Solutions

1. Brute Force

class Solution:
    def findCelebrity(self, n: int) -> int:
        self.n = n
        for i in range(n):
            if self.is_celebrity(i):
                return i
        return -1
    
    def is_celebrity(self, i):
        for j in range(self.n):
            if i == j: continue # Don't ask if they know themselves.
            if knows(i, j) or not knows(j, i):
                return False
        return True

Time & Space Complexity

We don't know what time and space the knows(...) API uses. Because it's not our concern, we'll assume it's O(1) for the purpose of analysing our algorithm.

Time complexity: $O(n^2)$
Space complexity: $O(1)$

Where $n$ is the number of nodes in the graph.

2. Logical Deduction

class Solution:
    def findCelebrity(self, n: int) -> int:
        self.n = n
        celebrity_candidate = 0
        for i in range(1, n):
            if knows(celebrity_candidate, i):
                celebrity_candidate = i
        if self.is_celebrity(celebrity_candidate):
            return celebrity_candidate
        return -1

    def is_celebrity(self, i):
        for j in range(self.n):
            if i == j: continue
            if knows(i, j) or not knows(j, i):
                return False
        return True

Time & Space Complexity

We don't know what time and space the knows(...) API uses. Because it's not our concern, we'll assume it's O(1) for the purpose of analysing our algorithm.

Time complexity: $O(n)$
Space complexity: $O(1)$

Where $n$ is the number of nodes in the graph.

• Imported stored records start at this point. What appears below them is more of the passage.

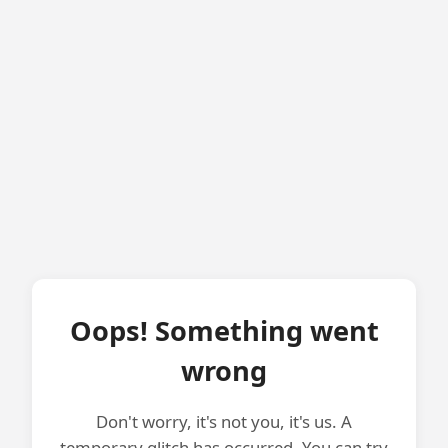
Oops! Something went
wrong
Don't worry, it's not you, it's us. A
temporary glitch has occurred. You can try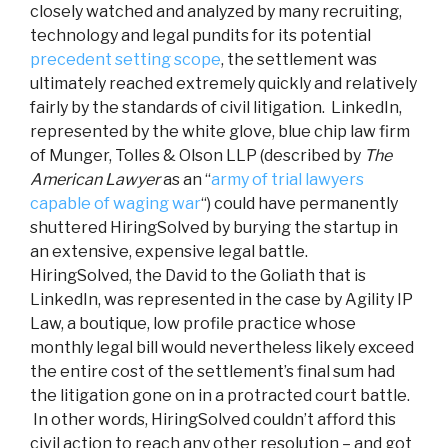
closely watched and analyzed by many recruiting,
technology and legal pundits for its potential
precedent setting scope
, the settlement was
ultimately reached extremely quickly and relatively
fairly by the standards of civil litigation. LinkedIn,
represented by the white glove, blue chip law firm
of Munger, Tolles & Olson LLP (described by
The
American Lawyer
as an “
army of trial lawyers
capable of waging war
“) could have permanently
shuttered HiringSolved by burying the startup in
an extensive, expensive legal battle.
HiringSolved, the David to the Goliath that is
LinkedIn, was represented in the case by Agility IP
Law, a boutique, low profile practice whose
monthly legal bill would nevertheless likely exceed
the entire cost of the settlement’s final sum had
the litigation gone on in a protracted court battle.
In other words, HiringSolved couldn’t afford this
civil action to reach any other resolution – and got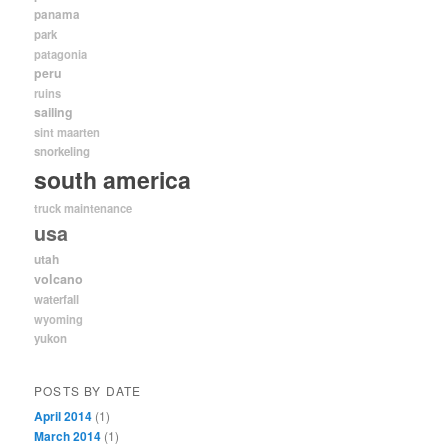
panama
park
patagonia
peru
ruins
sailing
sint maarten
snorkeling
south america
truck maintenance
usa
utah
volcano
waterfall
wyoming
yukon
POSTS BY DATE
April 2014
(1)
March 2014
(1)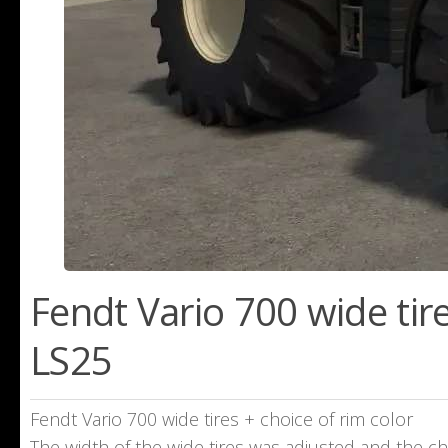
Fendt Vario 700 wide tire
LS25
Fendt Vario 700 wide tires + choice of rim color
The width of the wide tires was adjusted and the c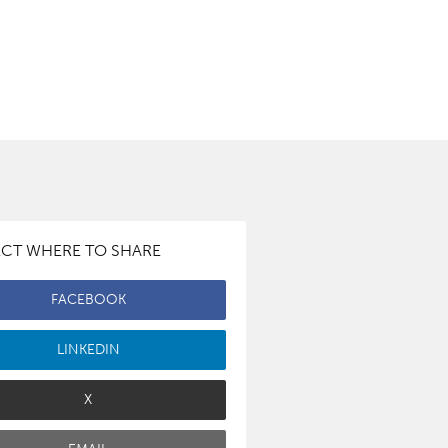
ECT WHERE TO SHARE
FACEBOOK
LINKEDIN
X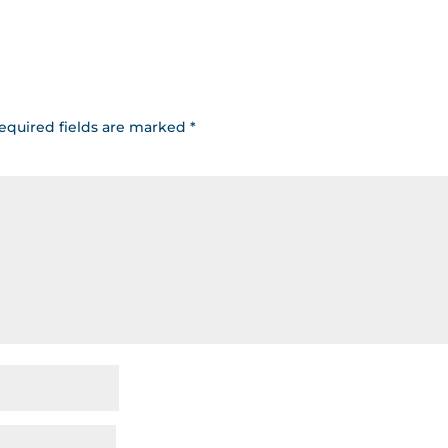
equired fields are marked
*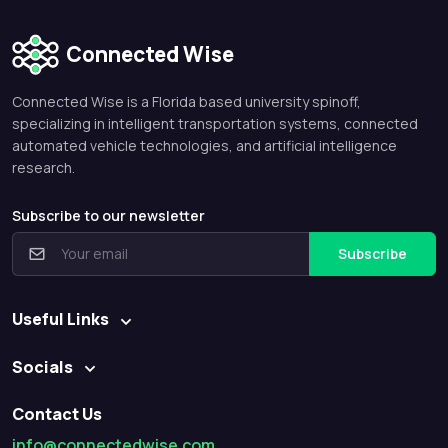
Connected Wise
Connected Wise is a Florida based university spinoff,
specializing in intelligent transportation systems, connected
automated vehicle technologies, and artificial intelligence
research.
Subscribe to our newsletter
Subscribe
Useful Links
Socials
Contact Us
info@connectedwise.com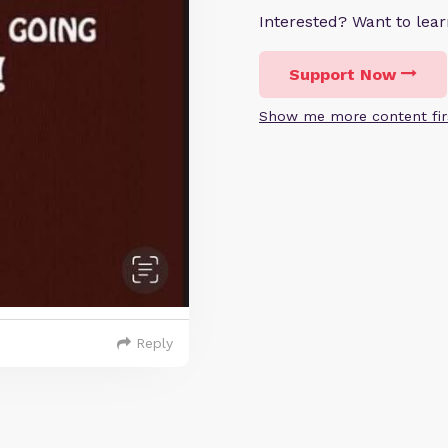
Interested? Want to le
Support Now
Show me more content fir
Reply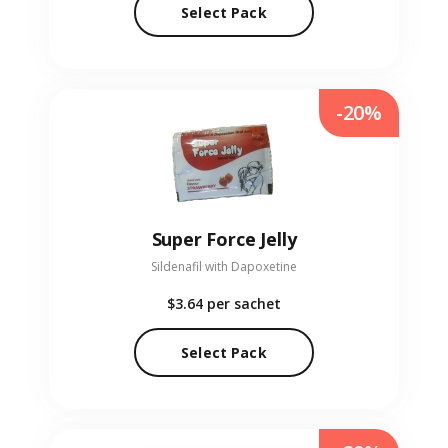
Select Pack
-20%
Super Force Jelly
Sildenafil with Dapoxetine
$3.64
per sachet
Select Pack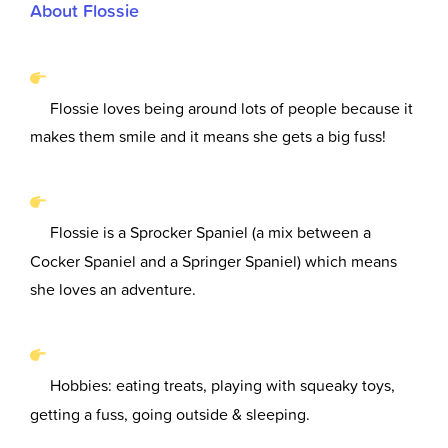
About Flossie
Flossie loves being around lots of people because it
makes them smile and it means she gets a big fuss!
Flossie is a Sprocker Spaniel (a mix between a
Cocker Spaniel and a Springer Spaniel) which means
she loves an adventure.
Hobbies: eating treats, playing with squeaky toys,
getting a fuss, going outside & sleeping.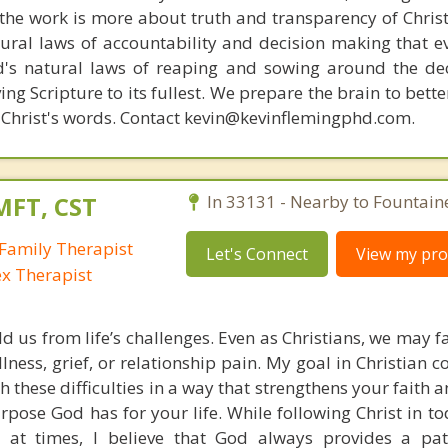
s, the work is more about truth and transparency of Chri
ural laws of accountability and decision making that e
d's natural laws of reaping and sowing around the de
ing Scripture to its fullest. We prepare the brain to bet
of Christ's words. Contact kevin@kevinflemingphd.com.
MFT, CST
In 33131 - Nearby to Fountain
Family Therapist
Let's Connect
View my prof
ex Therapist
ld us from life’s challenges. Even as Christians, we may 
llness, grief, or relationship pain. My goal in Christian c
h these difficulties in a way that strengthens your faith
pose God has for your life. While following Christ in to
 at times, I believe that God always provides a pat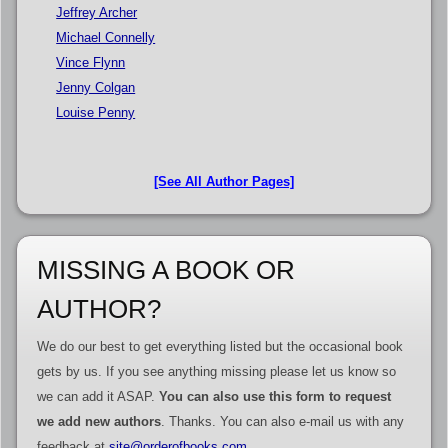
Jeffrey Archer
Michael Connelly
Vince Flynn
Jenny Colgan
Louise Penny
[See All Author Pages]
MISSING A BOOK OR
AUTHOR?
We do our best to get everything listed but the occasional book
gets by us. If you see anything missing please let us know so
we can add it ASAP.
You can also use this form to request
we add new authors
. Thanks. You can also e-mail us with any
feedback at
site@orderofbooks.com
.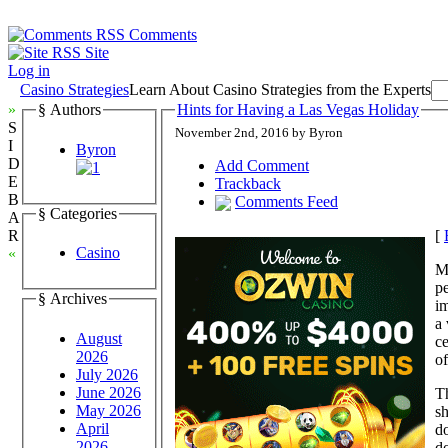
Comments
Site
Log in
Casino Strategies
Learn About Casino Strategies from the Experts
»
§ Authors
Hints for Having a Las Vegas Holiday
S
November 2nd, 2016 by Byron
I
Byron
D
Add Comment
E
Trackback
B
Comments Feed
§ Categories
A
[
R
Casino
«
Mo
pe
§ Archives
i
a 
August
ce
2026
of
July 2026
June 2026
Th
May 2026
sh
April
do
2026
do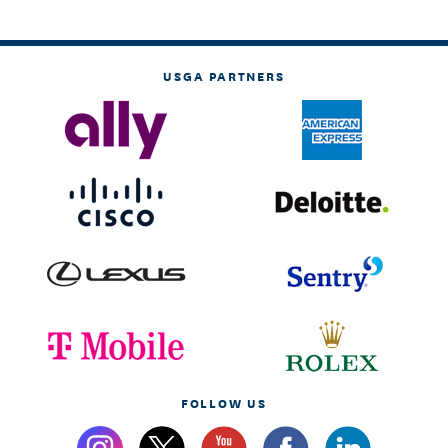
USGA PARTNERS
FOLLOW US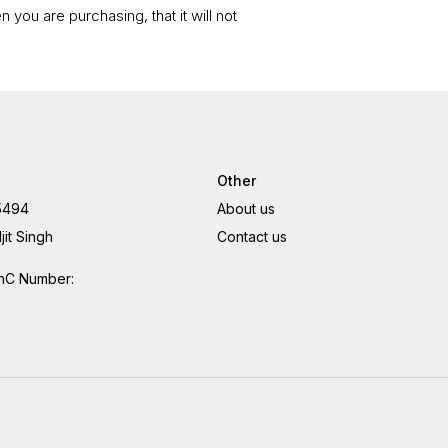
 you are purchasing, that it will not
Other
5494
About us
jit Singh
Contact us
hC Number: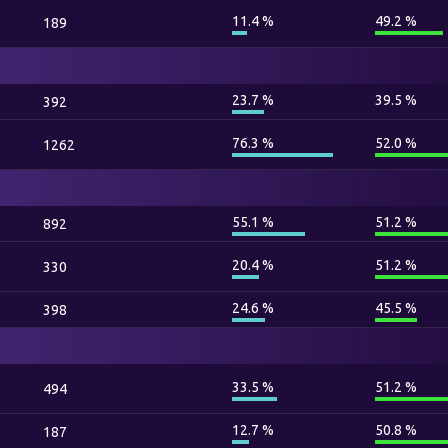
11.4 %
49.2 %
189
23.7 %
39.5 %
392
76.3 %
52.0 %
1262
55.1 %
51.2 %
892
20.4 %
51.2 %
330
24.6 %
45.5 %
398
33.5 %
51.2 %
494
12.7 %
50.8 %
187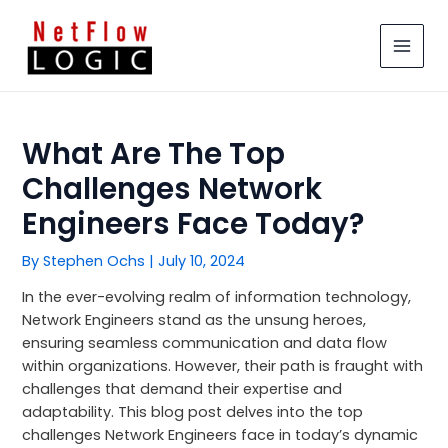
Skip
MAIN
to
MEN
content
What Are The Top
Challenges Network
Engineers Face Today?
By
Stephen Ochs
|
July 10, 2024
In the ever-evolving realm of information technology,
Network Engineers stand as the unsung heroes,
ensuring seamless communication and data flow
within organizations. However, their path is fraught with
challenges that demand their expertise and
adaptability. This blog post delves into the top
challenges Network Engineers face in today’s dynamic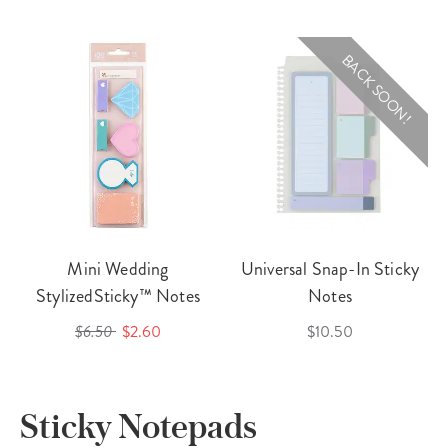
BACK SOON!
Mini Wedding
Universal Snap-In Sticky
StylizedSticky™ Notes
Notes
$6.50
$2.60
$10.50
Sticky Notepads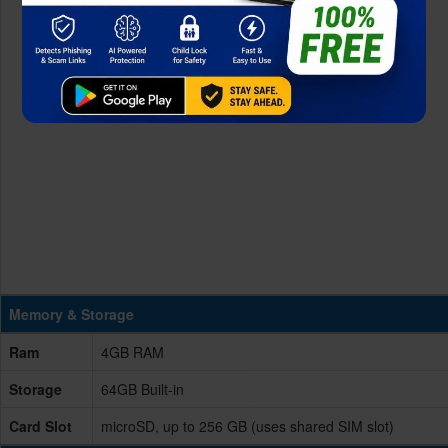
Memory & Storage
Ram
4GB RAM
Storage
64GB Built-in
Card Slot
microSD, up to 256 GB (uses shared SIM slot)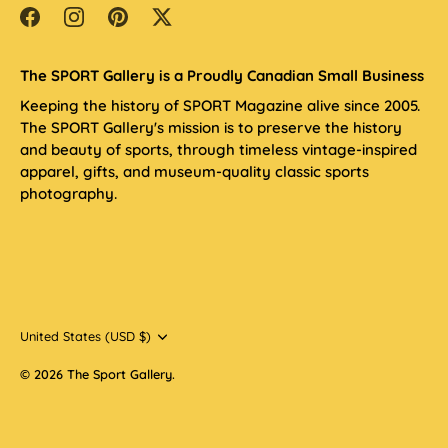
The SPORT Gallery is a Proudly Canadian Small Business
Keeping the history of SPORT Magazine alive since 2005.
The SPORT Gallery's mission is to preserve the history
and beauty of sports, through timeless vintage-inspired
apparel, gifts, and museum-quality classic sports
photography.
Currency
United States (USD $)
© 2026
The Sport Gallery
.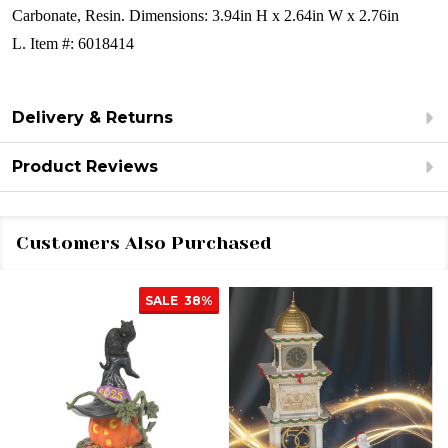
Carbonate, Resin.
Dimensions:
3.94in H x 2.64in W x 2.76in
L.
Item #: 6018414
Delivery & Returns
Product Reviews
Customers Also Purchased
SALE
38%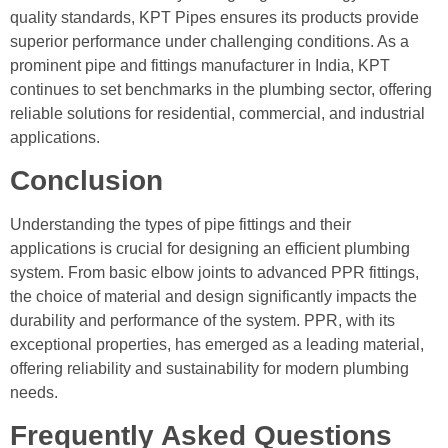
quality standards, KPT Pipes ensures its products provide
superior performance under challenging conditions. As a
prominent pipe and fittings manufacturer in India, KPT
continues to set benchmarks in the plumbing sector, offering
reliable solutions for residential, commercial, and industrial
applications.
Conclusion
Understanding the types of pipe fittings and their
applications is crucial for designing an efficient plumbing
system. From basic elbow joints to advanced PPR fittings,
the choice of material and design significantly impacts the
durability and performance of the system. PPR, with its
exceptional properties, has emerged as a leading material,
offering reliability and sustainability for modern plumbing
needs.
Frequently Asked Questions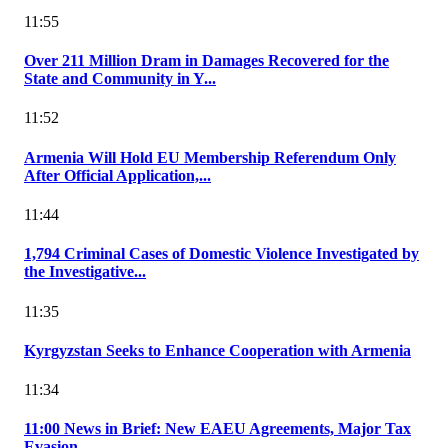
11:55
Over 211 Million Dram in Damages Recovered for the
State and Community in Y...
11:52
Armenia Will Hold EU Membership Referendum Only
After Official Application,...
11:44
1,794 Criminal Cases of Domestic Violence Investigated by
the Investigative...
11:35
Kyrgyzstan Seeks to Enhance Cooperation with Armenia
11:34
11:00 News in Brief: New EAEU Agreements, Major Tax
Evasion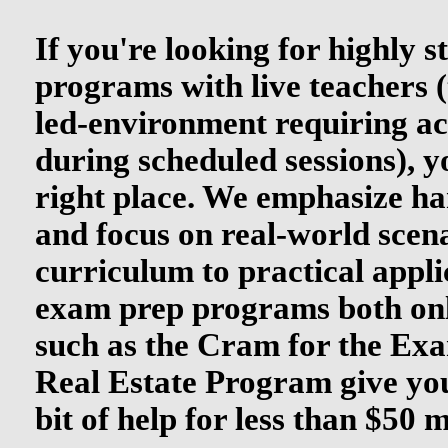
If you're looking for highly 
programs with live teachers (
led-environment requiring ac
during scheduled sessions), y
right place. We emphasize ha
and focus on real-world scen
curriculum to practical appli
exam prep programs both onl
such as the Cram for the Ex
Real Estate Program give yo
bit of help for less than $50 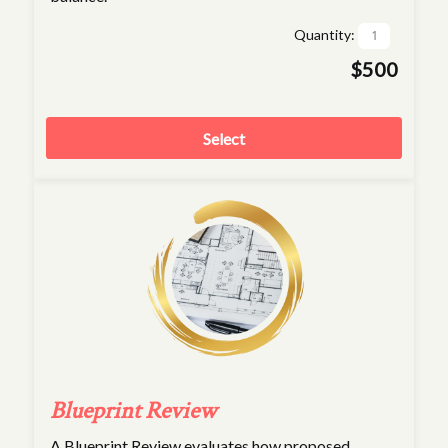
Quantity:
$500
Select
Blueprint Review
A Blueprint Review evaluates how proposed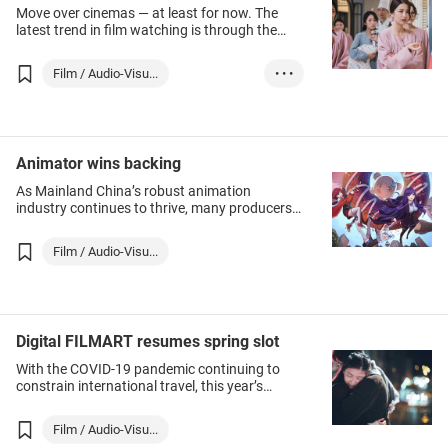
Move over cinemas — at least for now. The
latest trend in film watching is through the
Internet.
Film / Audio-Visu...
• • •
Korea, Republic O...
Animator wins backing
As Mainland China’s robust animation
industry continues to thrive, many producers
are seeking funding to create original works
for global markets.
Film / Audio-Visu...
Digital FILMART resumes spring slot
With the COVID-19 pandemic continuing to
constrain international travel, this year’s
HKTDC Hong Kong International Film & TV
Market (FILMART) was, for the second time,
Film / Audio-Visu...
held in a virtual‑only format.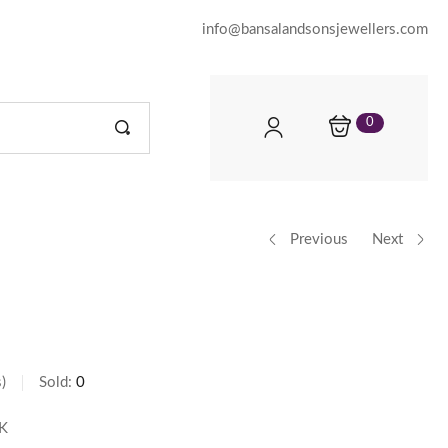
info@bansalandsonsjewellers.com
0
Previous
Next
s
Sold:
0
K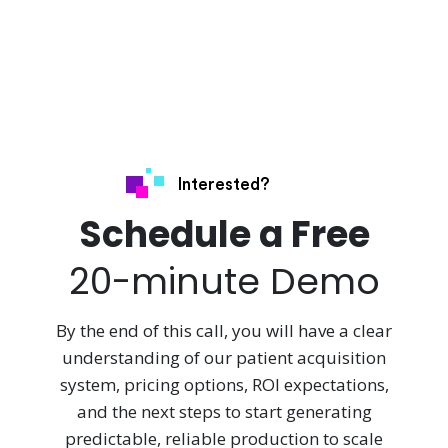
Interested?
Schedule a Free
20-minute Demo
By the end of this call, you will have a clear
understanding of our patient acquisition
system, pricing options, ROI expectations,
and the next steps to start generating
predictable, reliable production to scale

3. Logical Deduction with Caching

from functools import lru_cache

class Solution:
    
    @lru_cache(maxsize=None)
    def cachedKnows(self, a, b):
        return knows(a, b)
    
    def findCelebrity(self, n: int) -> int:
        self.n = n
        celebrity_candidate = 0
        for i in range(1, n):
            if self.cachedKnows(celebrity_candidate, i):
                celebrity_candidate = i
        if self.is_celebrity(celebrity_candidate):
            return celebrity_candidate
        return -1

    def is_celebrity(self, i):
        for j in range(self.n):
            if i == j: continue
            if self.cachedKnows(i, j) or not self.cachedKnows(j, i):
                return False
        return True

Time & Space Complexity

We don't know what time and space the knows(...) API uses. Because it's not our concern, we'll assume it's O(1) for the purpose of analysing our algorithm.

Time complexity: $O(n)$
Space complexity: $O(n)$

Where $n$ is the number of nodes in the graph.